Staying in sync with one’s roots via the native language imbues one with such enormous strength, rather an ability to outperform, that no other language can. It is so because the mother tongue or the language learnt in the childhood environment is close to one’s ethos and pathos.

Bonding with the mother tongue also strengthens one’s sense of belongingness and self esteem, so vital for growth. Nelson Mandela said, “If you talk to (someone) in a language (he or she) understands, that goes to (the person’s) head. If you talk to (somebody) in (his or her) language, that goes to (the) heart.

Taking note of the dismal fact that most of the approximately 5,100 languages of the world are on their way to extinction, and recognising the necessity to keep them alive, UNESCO has been observing International Mother Language Day (IMLD) on February 21 since 2000 for working out the modalities for their preservation.

The theme for IMLD 2015 is ‘Inclusion in and through education: Language counts.’ It is logical that the native language can survive only if it continues to be taught to the younger generations. For promoting and preserving linguistic diversity globally, the Linguapax Institute, in Barcelona, Spain has been annually presenting the Linguapax Prize on this day each year to those who have done outstanding work in the fields of linguistic diversity or multilingual education.

With an increasing number of people reluctant to study in indigenous languages, over 3,000 languages are spoken by fewer than 10,000 people each. About 417 languages are already on the verge of extinction. It is, therefore, imperative that the task of reviving regional languages is accorded due priority in international and national development targets.

UNESCO’s former Goodwill Ambassador for Language Vigdis Finnbogadotter had said, “Everyone loses if one language is lost because then a nation and culture lose their memory, and so does the complex tapestry form which the world is woven and which makes the world an exciting place.”

Fascination for foreign language, especially English, and the politicisation of language issue have been the major barriers to the growth of native languages. To maintain its exclusivity, a pro-English section of academia has long been resorting to tactics to arrest the growth of regional languages.

Pro-native stand

Various linguistic studies have conclusively demonstrated that proficiency in one or more additional languages in childhood does not negatively impact proficiency in mother tongue. Endorsing the pro-native stand, Jnanpith award winning novelist Bhalchandra Nemade held that while English language is instrumental in learning foreign cultures, it is not the best medium to understand Indian history and culture.

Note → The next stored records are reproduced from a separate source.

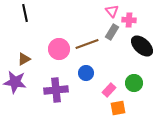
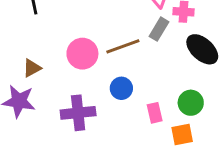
pink rectangle: (109, 90) -> (155, 113), turned -56
orange square: (118, 108) -> (182, 134), moved

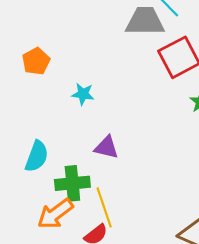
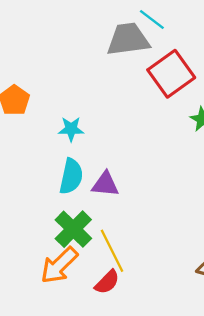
cyan semicircle: (37, 156) -> (71, 176), moved
green cross: (72, 183) -> (73, 229), turned -32

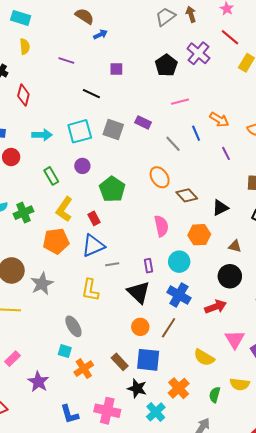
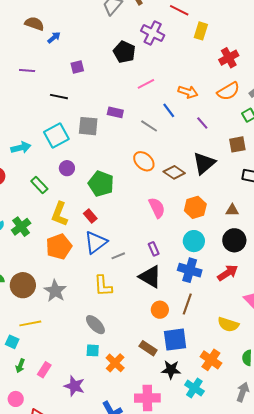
black triangle: (220, 208) -> (204, 163), moved, size x1.4
cyan circle: (179, 262) -> (194, 241), moved

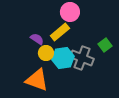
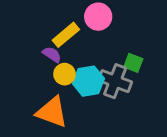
yellow rectangle: (60, 32) -> (66, 35), moved
green square: (105, 45) -> (133, 63), moved, turned -32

At the same time there are others who raise the issue of promoting regional language only to woo voters. Barring a few genuine efforts like those by Hyderabad-based Centre for Applied Linguistics and Translation Studies, which has been advocating progressive use of Odia in administrative, judiciary, business purposes and as a medium of instruction in schools, the ulterior purpose of such groups is political.

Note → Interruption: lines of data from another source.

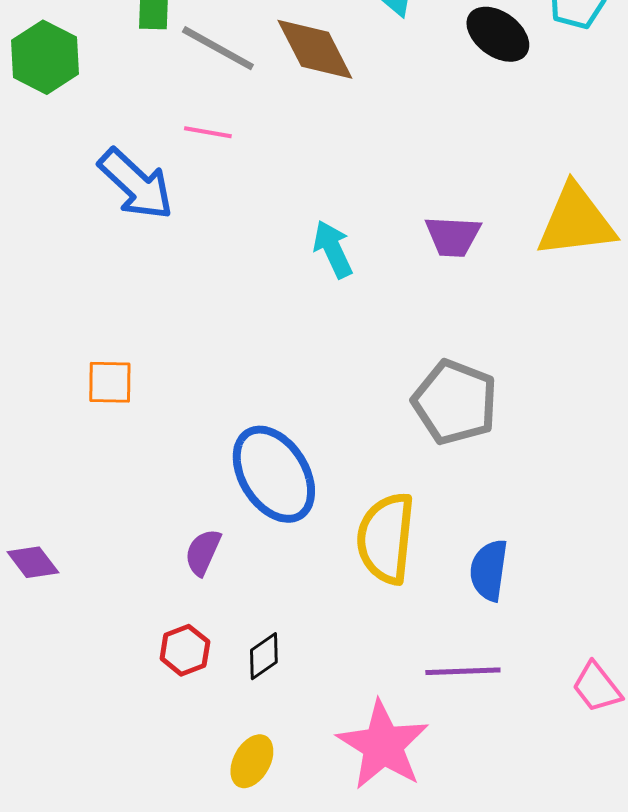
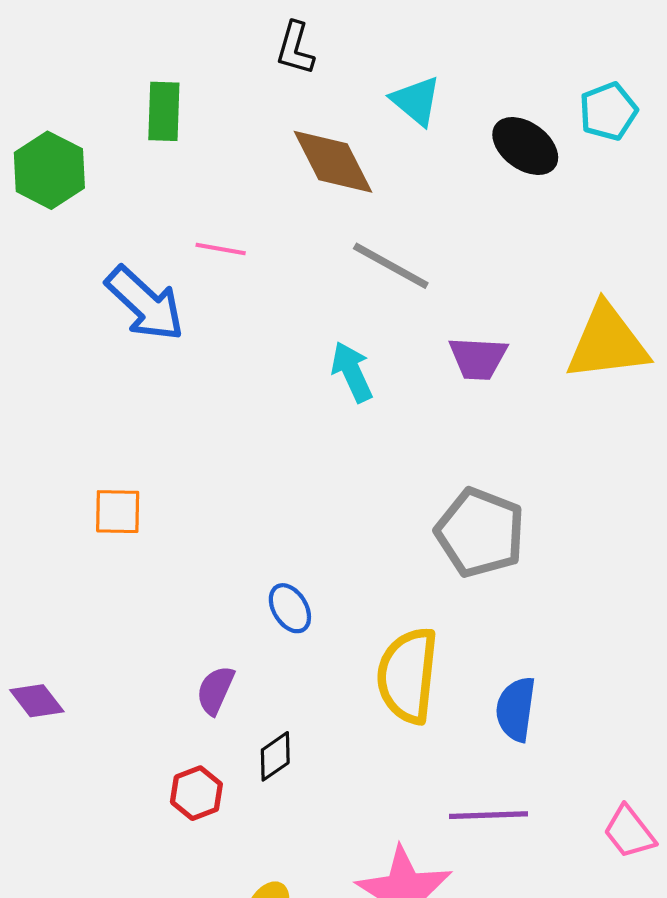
gray line: (218, 48) -> (391, 266), moved
blue ellipse: (274, 474) -> (290, 608), size x0.5
black diamond: (264, 656) -> (275, 756), moved

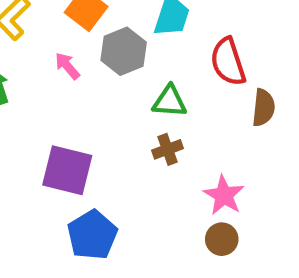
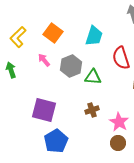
gray hexagon: (124, 51) -> (71, 66), moved
brown cross: (167, 149) -> (92, 110), moved

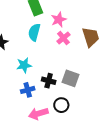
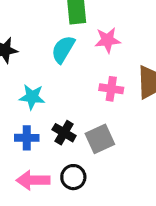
pink cross: (63, 38) -> (111, 89), moved, turned 32
gray square: (70, 78) -> (100, 139), turned 30

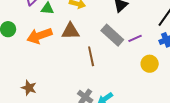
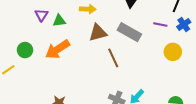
brown triangle: (70, 31) -> (98, 33), moved
purple line: (135, 38) -> (160, 24), moved, turned 48

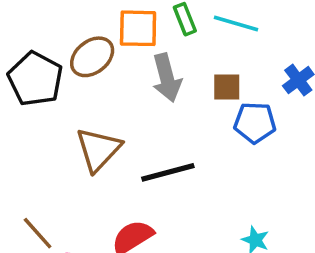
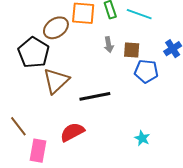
gray arrow: (167, 78) -> (109, 45), moved, size x0.6
black pentagon: (35, 79) -> (34, 52), moved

Another Jnanpith awardee contributing significantly for the cause of Kannada is UR Ananthamurthy, who was firmly of the view that making Kannada as the medium of instruction at the primary level in Karnataka will help children gain knowledge in the true sense of the word.

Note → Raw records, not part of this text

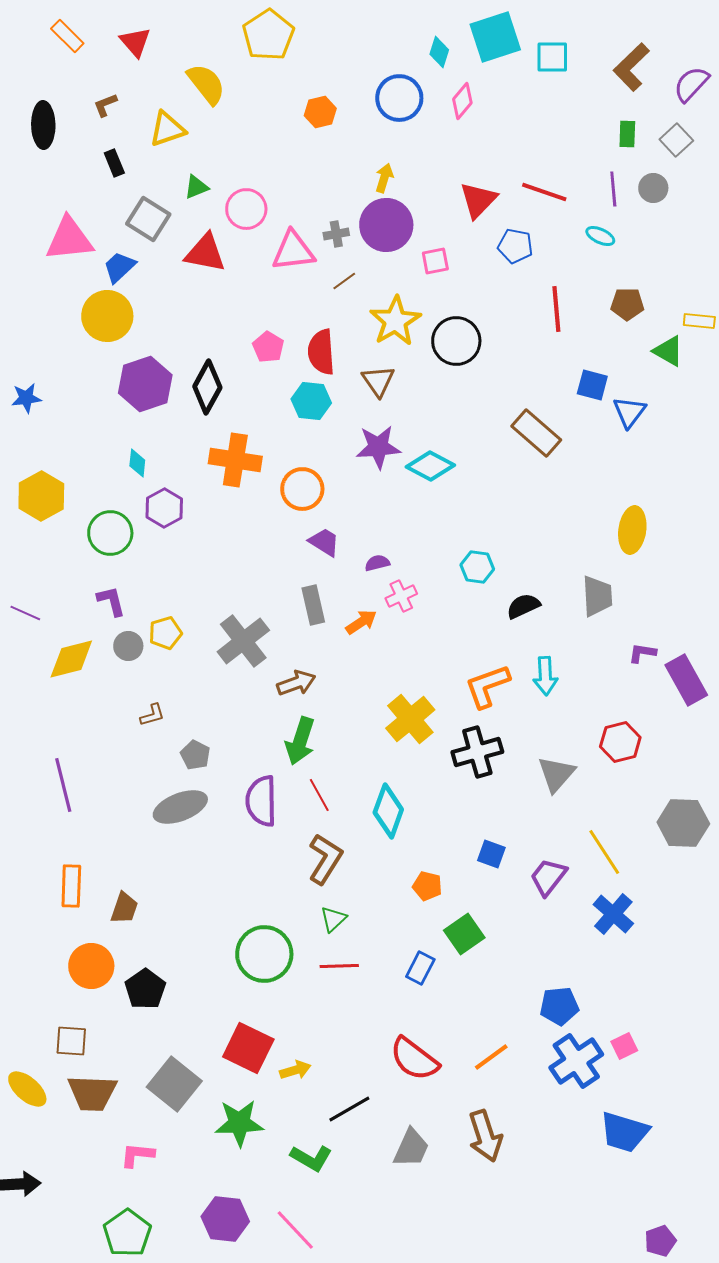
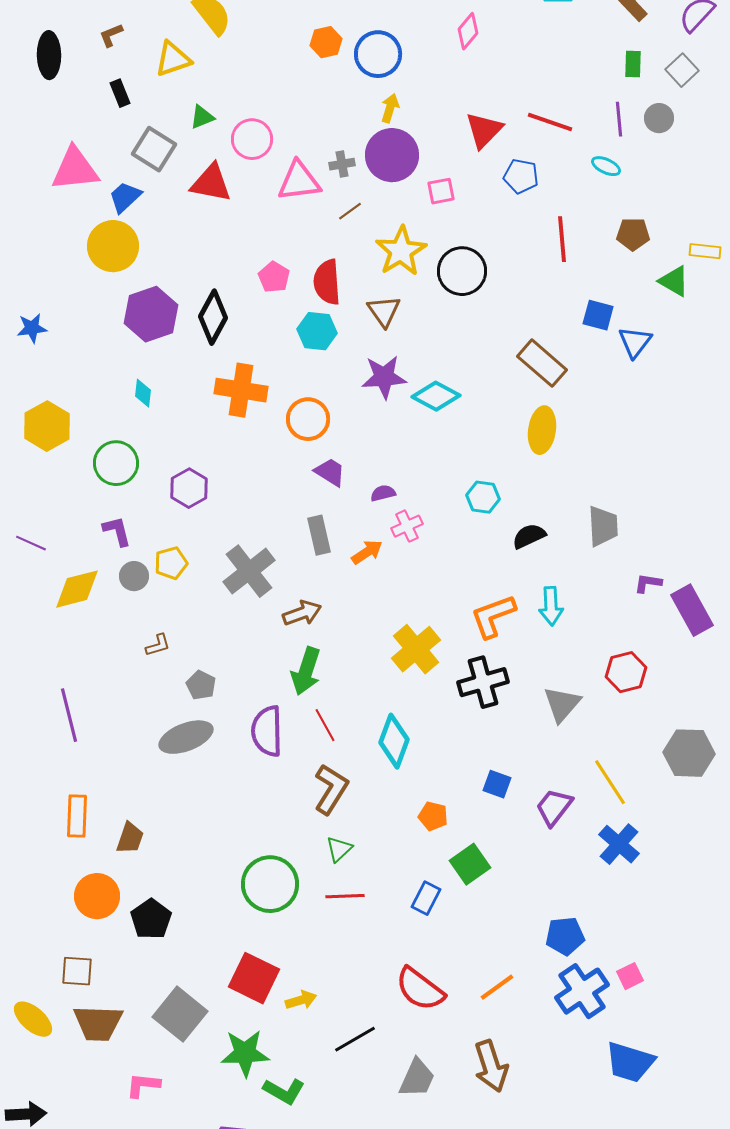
blue circle: (399, 98) -> (378, 54), moved
purple hexagon: (164, 508) -> (189, 488), moved
yellow ellipse: (632, 530) -> (542, 430), moved
green L-shape: (311, 1158) -> (284, 1091), moved

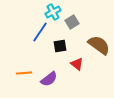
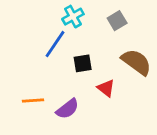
gray square: (72, 22) -> (117, 21), moved

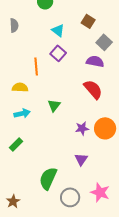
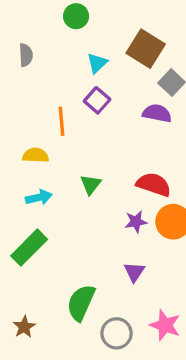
brown square: (88, 21) -> (146, 49), size x1.6
cyan triangle: (58, 30) -> (97, 63), turned 40
red semicircle: (93, 89) -> (154, 184), moved, turned -30
green rectangle: (16, 144) -> (29, 248), size x1.6
brown star: (13, 201) -> (24, 327), moved

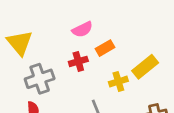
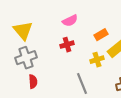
orange rectangle: (105, 48) -> (101, 35), moved
gray cross: (40, 79) -> (26, 58), moved

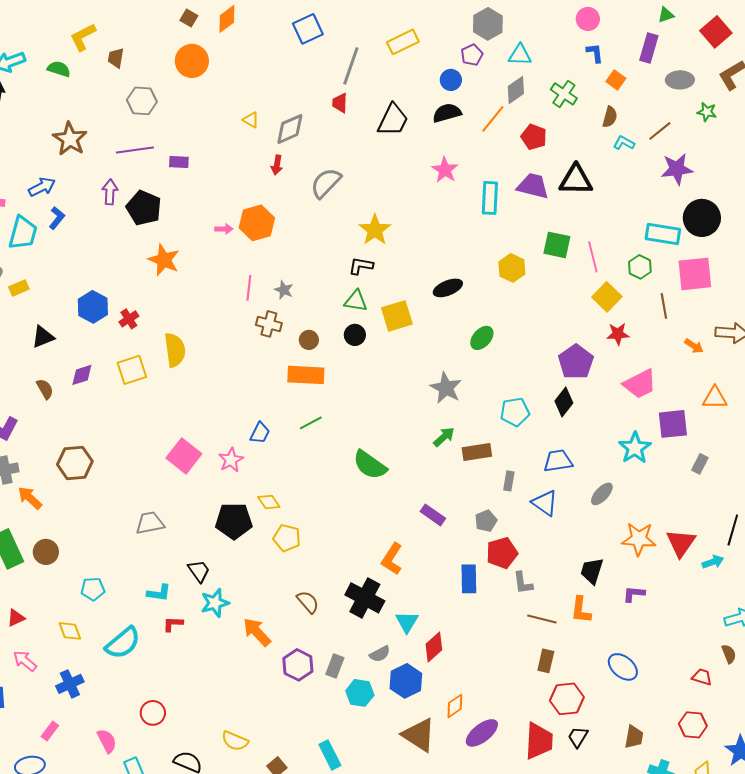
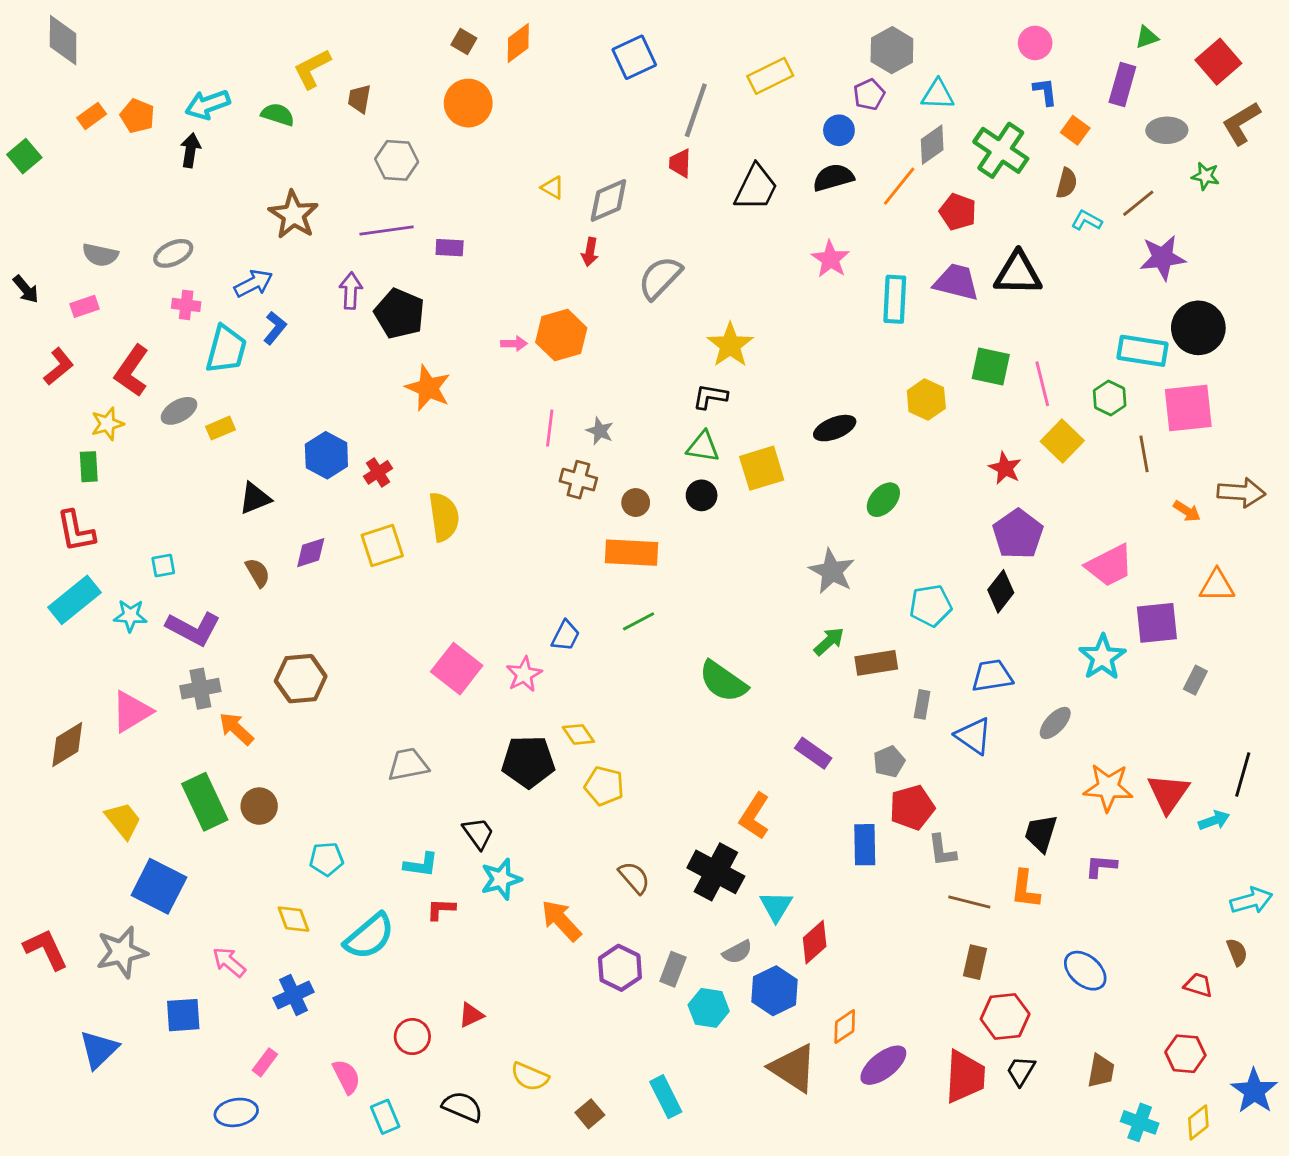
green cross: (564, 94) -> (1001, 150), size x1.4
red star: (618, 334) -> (1005, 468), moved, turned 30
red triangle: (16, 618) -> (471, 1015), moved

As a welcome measure to inculcate respect for indigenous language among students, the two apex bodies regulating the national educational planning and monitoring – University Grants Commission and Central Board of Secondary Education – have asked the schools to celebrate the Mother Language Day this year.

Instructions had been issued to universities and affiliated institutions to undertake year-long activities in line with intents of UNESCO, like song recitation, general knowledge quiz, elocution competition and essay writing to mark the occasion.

For those hesitant to send their children to vernacular medium schools, many studies have implicated delays in cognitive development to delay in learning mother tongue. Further, children with a solid foundation in their mother tongues fare better in literacy skills. Unless timely measures are taken to re-establish faith in indigenous values and in the preservation of languages, the development of our children shall remain skewed.